Regardless, the work being doing by the two departments is still being felt within the athletic department. 

For instance, right as the pandemic was started to hit the country in force in March, a Boyd idea became a viral sensation for Colorado State. The NCAA Basketball Tournament was one of the first big hits taken by the sporting world, and March Madness this season marked the 10th anniversary of CSU assistant men’s basketball coach Ali Farokhmanesh taking the tournament by storm when his downtown dagger for Northern Iowa stunned Kansas.

Moby Arena was empty, save for Farokhmanesh, his wife, Mallory, and three children, Tai, Mila and Liam, recreating the shot that stunned the basketball world. The drama was absent, but the adorability factor was off the charts, with the video reaching a million viewers on combined CSU social media channels.

As Matheson said, college social accounts would be “crickets” at this time if not for the visual and graphic departments on campus.

The work, it is constantly coming. While most fans get to see the skills of RamsCreative on social media, they also see it projects for tickets, schedule posters and media guides. The idea of creating a brand for a university -- and carrying the scope across the sporting spectrum -- can be a monumental task. What Cooper appreciates is the hierarchy of the athletic department granting him some creative freedom, tying in what makes CSU a special campus with the bordering factors which only magnify the area. While football, basketball and volleyball draw a ton of attention, Cooper is proud to say all sports are created equally within his office at the McGraw Athletic Center.

“That’s one of the biggest things we do take pride in. There are a lot of creatives which just work in football or just basketball, but we take pride in making sure all of our sports are as well represented as they can be,” he said. “It’s a big deal for our student-athletes to get a graphic every now and then and we try to personalize it and take pride in it.
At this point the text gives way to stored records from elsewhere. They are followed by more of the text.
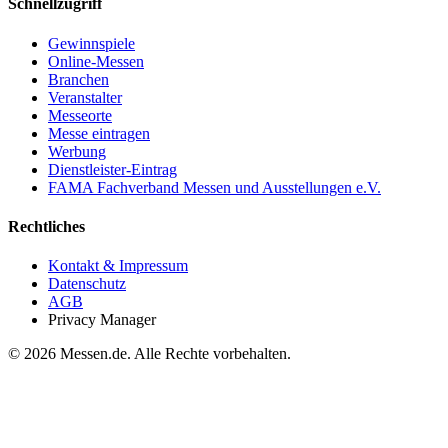
Schnellzugriff
Gewinnspiele
Online-Messen
Branchen
Veranstalter
Messeorte
Messe eintragen
Werbung
Dienstleister-Eintrag
FAMA Fachverband Messen und Ausstellungen e.V.
Rechtliches
Kontakt & Impressum
Datenschutz
AGB
Privacy Manager
© 2026 Messen.de. Alle Rechte vorbehalten.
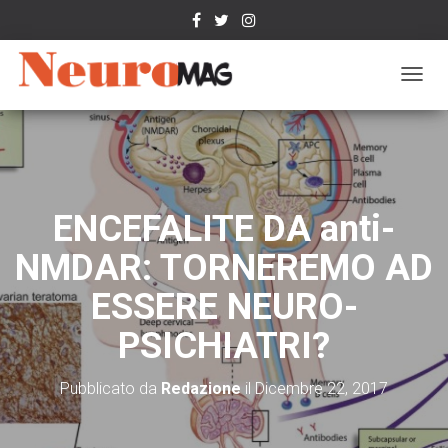
N
A
V
I
G
A
Z
ENCEFALITE DA anti-
I
O
NMDAR: TORNEREMO AD
N
E
ESSERE NEURO-
T
O
PSICHIATRI?
G
G
L
Pubblicato da
Redazione
il
Dicembre 22, 2017
E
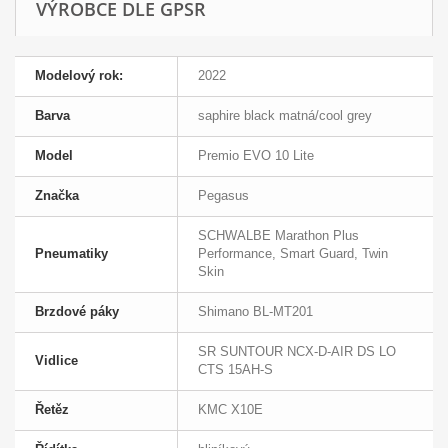
VÝROBCE DLE GPSR
Modelový rok:
2022
Barva
saphire black matná/cool grey
Model
Premio EVO 10 Lite
Značka
Pegasus
SCHWALBE Marathon Plus
Pneumatiky
Performance, Smart Guard, Twin
Skin
Brzdové páky
Shimano BL-MT201
SR SUNTOUR NCX-D-AIR DS LO
Vidlice
CTS 15AH-S
Řetěz
KMC X10E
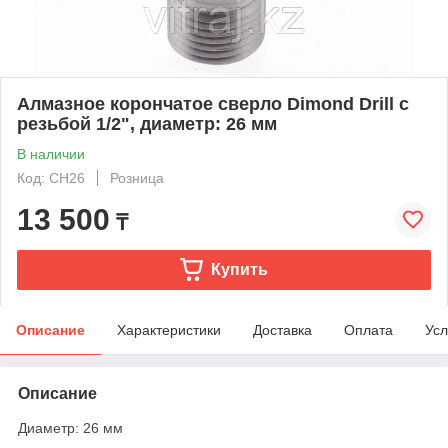
Алмазное корончатое сверло Dimond Drill с
резьбой 1/2", диаметр: 26 мм
В наличии
Код: CH26
Розница
13 500
₸
Купить
Описание
Характеристики
Доставка
Оплата
Усл
Описание
Диаметр: 26 мм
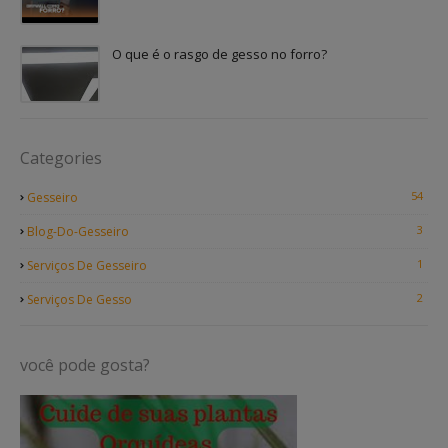
O que é o rasgo de gesso no forro?
Categories
54
Gesseiro
3
Blog-Do-Gesseiro
1
Serviços De Gesseiro
2
Serviços De Gesso
você pode gosta?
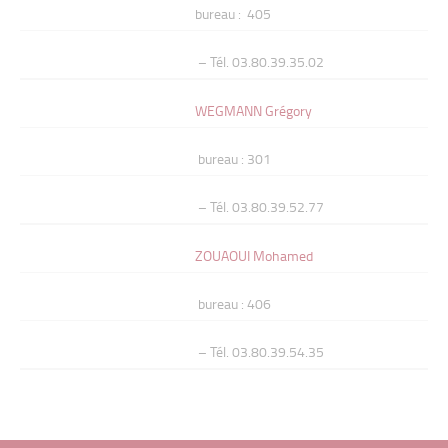
bureau : 405
– Tél. 03.80.39.35.02
WEGMANN Grégory
bureau : 301
– Tél. 03.80.39.52.77
ZOUAOUI Mohamed
bureau : 406
– Tél. 03.80.39.54.35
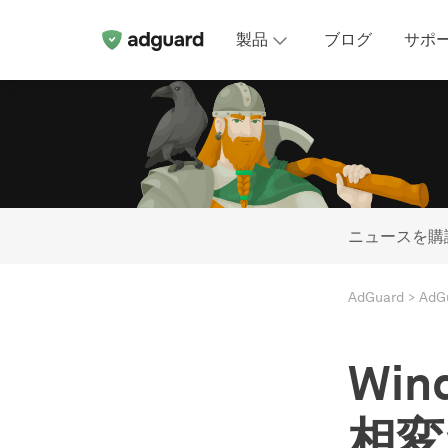
製品
ブログ
サポ
ニュースを購
AdGuard
Ad
Win
相変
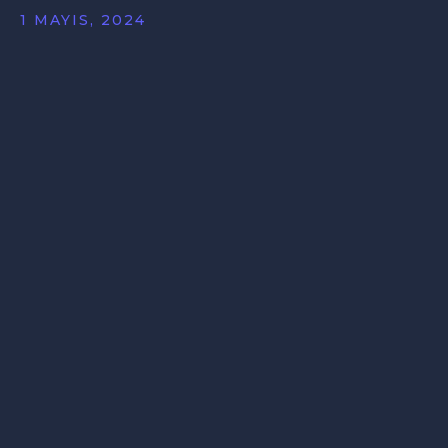
1 MAYIS, 2024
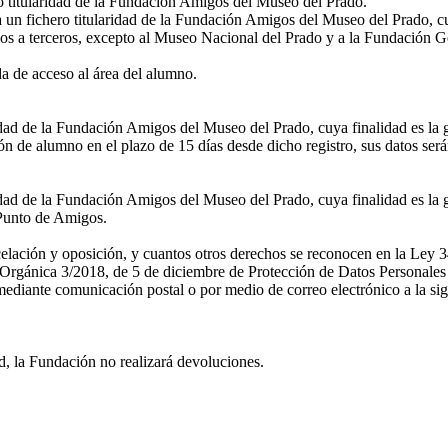
ro titularidad de la Fundación Amigos del Museo del Prado.
a un fichero titularidad de la Fundación Amigos del Museo del Prado, cu
os a terceros, excepto al Museo Nacional del Prado y a la Fundación G
 de acceso al área del alumno.
ridad de la Fundación Amigos del Museo del Prado, cuya finalidad es la 
n de alumno en el plazo de 15 días desde dicho registro, sus datos ser
idad de la Fundación Amigos del Museo del Prado, cuya finalidad es la g
l Punto de Amigos.
ncelación y oposición, y cuantos otros derechos se reconocen en la Ley 3
rgánica 3/2018, de 5 de diciembre de Protección de Datos Personales y
diante comunicación postal o por medio de correo electrónico a la sig
d, la Fundación no realizará devoluciones.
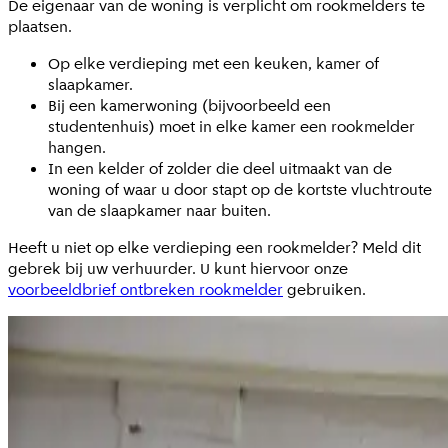
De eigenaar van de woning is verplicht om rookmelders te
plaatsen.
Op elke verdieping met een keuken, kamer of
slaapkamer.
Bij een kamerwoning (bijvoorbeeld een
studentenhuis) moet in elke kamer een rookmelder
hangen.
In een kelder of zolder die deel uitmaakt van de
woning of waar u door stapt op de kortste vluchtroute
van de slaapkamer naar buiten.
Heeft u niet op elke verdieping een rookmelder? Meld dit
gebrek bij uw verhuurder. U kunt hiervoor onze
voorbeeldbrief ontbreken rookmelder
gebruiken.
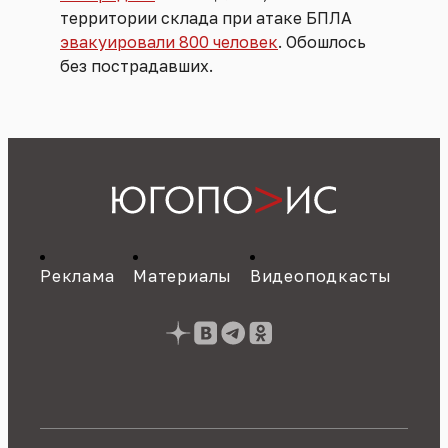
территории склада при атаке БПЛА
эвакуировали 800 человек
. Обошлось
без пострадавших.
Реклама
Материалы
Видеоподкасты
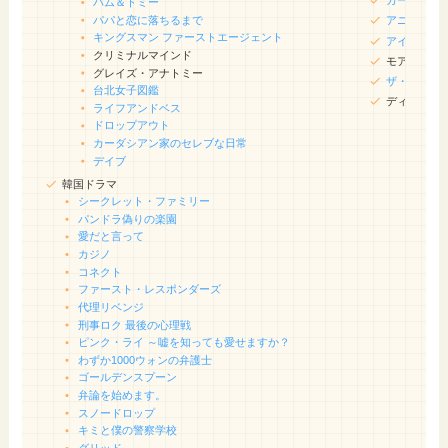
カーズ・オ
パム＆トミー
パパと恋に落ちるまで
アニメ版ベ
キングスマン ファーストエージェント
アイスエイ
クリミナルマインド
モアナと伝
グレイズ・アナトミー
ザ・ビート
台北女子図鑑
ディセンダ
ライフアンドベス
ドロップアウト
カーダシアン家のセレブな日常
デイブ
韓国ドラマ
シークレット・ファミリー
パンドラ偽りの楽園
愛だと言って
カジノ
コネクト
ファースト・レスポンダーズ
代理リベンジ
刑事ロク 最後の心理戦
ピンク・ライ ～嘘を知っても愛せますか？
わずか1000ウォンの弁護士
ゴールデンスプーン
弁論を始めます。
スノードロップ
キミと僕の警察学校
グリッド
“We look up to other schools which do it well across the board. It’s a bigger challenge. Designing swimming and diving versus volleyball versus football, they’re all completely different. So how do you make them all fit under one consistent look, but it’s also flexible and fun so that the creatives don’t get bored.”

RamVision Control Room

On occasion, RamVision and RamsCreative will combine their talents for projects, moments Cooper and Boyd appreciate for the sharing and developing of concepts, some which could be used immediately, and others shelved for later use. Both also heavily involve students on campus, and not by giving them menial tasks. No, Brune and Cooper are big believers in their departments allowing students to become fully involved to grow the next wave of creative minds.
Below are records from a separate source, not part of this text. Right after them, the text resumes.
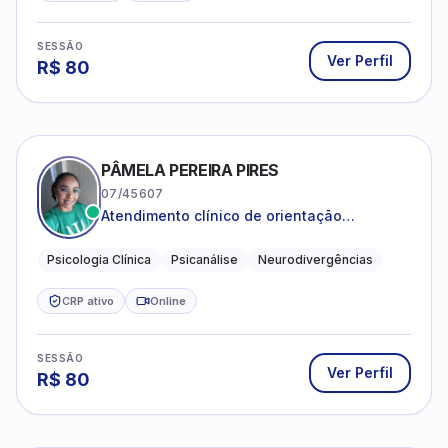
SESSÃO
Ver Perfil
R$
80
PÂMELA PEREIRA PIRES
07/45607
Atendimento clínico de orientação
psicanalítica para adolescentes, adultos e
crianças neurotípicas
Psicologia Clínica
Psicanálise
Neurodivergências
CRP ativo
Online
SESSÃO
Ver Perfil
R$
80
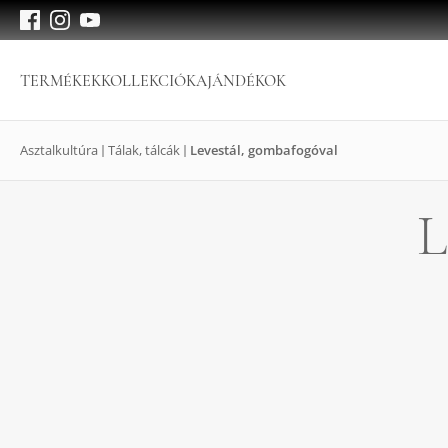
TERMÉKEK
KOLLEKCIÓK
AJÁNDÉKOK
Asztalkultúra
Tálak, tálcák
Levestál, gombafogóval
L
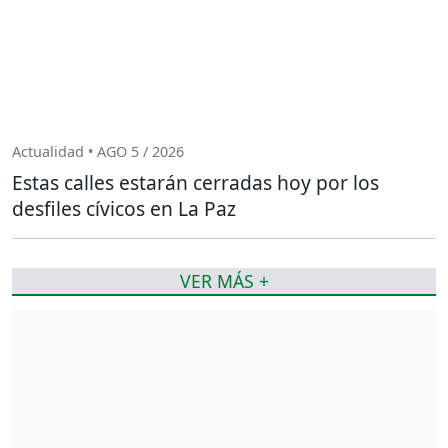
Actualidad • AGO 5 / 2026
Estas calles estarán cerradas hoy por los
desfiles cívicos en La Paz
VER MÁS +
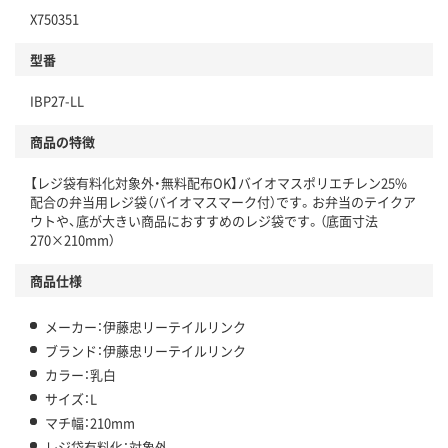
X750351
型番
IBP27-LL
商品の特徴
【レジ袋有料化対象外・無料配布OK】バイオマスポリエチレン25%
配合の弁当用レジ袋（バイオマスマーク付）です。お弁当のテイクア
ウトや、底が大きい商品におすすめのレジ袋です。（底面寸法
270×210mm）
商品仕様
メーカー：伊藤忠リーテイルリンク
ブランド：伊藤忠リーテイルリンク
カラー：乳白
サイズ：L
マチ幅：210mm
レジ袋有料化：対象外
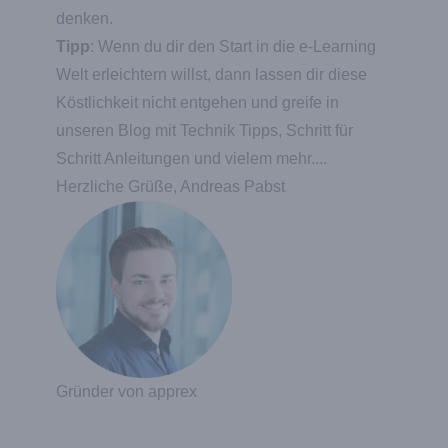
denken.
Tipp
: Wenn du dir den Start in die e-Learning
Welt erleichtern willst, dann lassen dir diese
Köstlichkeit nicht entgehen und greife in
unseren Blog mit Technik Tipps, Schritt für
Schritt Anleitungen und vielem mehr....
Herzliche Grüße, Andreas Pabst
Gründer von apprex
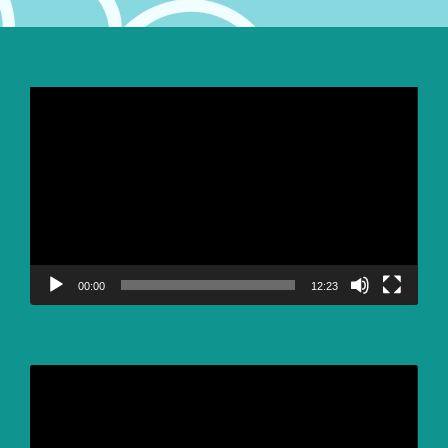
Video
Player
00:00
12:23
Video
Player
An underlying bond both departments share is the feeling of home. Boyd, Brune and Cooper are all Colorado State graduates, all of them raised in the state. Cooper truly believes the fact they all developed skills and are putting them to use for the university brings about a higher calling. If it means Boyd has to take a sideline hit from Alabama receiver Calvin Ridley because he wants the perfect shot, so be it.

“I think there’s a pride factor. I think we’re all Colorado kids, so we understand what makes Coloradans Coloradans and what they respond to and what they like,” Cooper said. “I think that’s a factor, for sure.” 
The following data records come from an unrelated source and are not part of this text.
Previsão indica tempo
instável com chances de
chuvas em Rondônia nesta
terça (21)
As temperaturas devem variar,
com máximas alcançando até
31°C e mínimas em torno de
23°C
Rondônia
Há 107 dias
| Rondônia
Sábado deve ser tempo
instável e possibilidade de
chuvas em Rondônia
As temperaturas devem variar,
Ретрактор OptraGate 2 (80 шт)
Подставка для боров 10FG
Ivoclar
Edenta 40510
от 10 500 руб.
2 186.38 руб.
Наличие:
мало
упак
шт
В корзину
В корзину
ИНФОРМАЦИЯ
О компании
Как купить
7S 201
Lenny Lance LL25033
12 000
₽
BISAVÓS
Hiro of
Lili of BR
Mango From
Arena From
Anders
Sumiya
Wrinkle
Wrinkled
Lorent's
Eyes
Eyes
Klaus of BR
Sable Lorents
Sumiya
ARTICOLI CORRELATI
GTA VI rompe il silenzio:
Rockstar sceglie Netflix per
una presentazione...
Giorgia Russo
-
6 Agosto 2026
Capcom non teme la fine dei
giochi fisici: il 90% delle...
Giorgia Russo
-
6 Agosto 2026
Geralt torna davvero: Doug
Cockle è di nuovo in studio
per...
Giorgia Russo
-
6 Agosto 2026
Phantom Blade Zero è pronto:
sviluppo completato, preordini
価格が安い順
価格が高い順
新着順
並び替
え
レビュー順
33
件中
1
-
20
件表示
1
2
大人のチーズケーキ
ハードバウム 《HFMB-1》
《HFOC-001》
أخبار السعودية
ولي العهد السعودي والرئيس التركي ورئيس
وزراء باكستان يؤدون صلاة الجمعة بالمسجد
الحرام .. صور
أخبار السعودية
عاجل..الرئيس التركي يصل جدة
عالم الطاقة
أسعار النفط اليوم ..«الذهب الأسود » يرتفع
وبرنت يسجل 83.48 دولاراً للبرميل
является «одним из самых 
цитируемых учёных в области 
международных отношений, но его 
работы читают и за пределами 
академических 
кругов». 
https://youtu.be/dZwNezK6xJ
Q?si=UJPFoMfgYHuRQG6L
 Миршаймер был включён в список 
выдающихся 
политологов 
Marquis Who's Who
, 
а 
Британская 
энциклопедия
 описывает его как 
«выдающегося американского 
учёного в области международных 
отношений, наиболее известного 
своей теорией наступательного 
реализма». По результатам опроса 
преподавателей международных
The appreciation has always been there. But even Medved admitted in an unprecedented time such as the one we are all living in right now, his program in particular has gained a greater level of perspective of the impact coming out of the two departments.

At Colorado State, the message is still loud and clear -- sans the normal channels of competition to help fuel timelines and news cycles.

“We always knew how good they were. It’s funny, all the sudden as the world changed, it just made their job and what they do that much more important,” Medved said. “We have to bring what we do into (a recruit’s) living room, because they can’t go from their living room to our campus. It’s what we’ve had to do, and a lot of the things they have done have really helped the process.”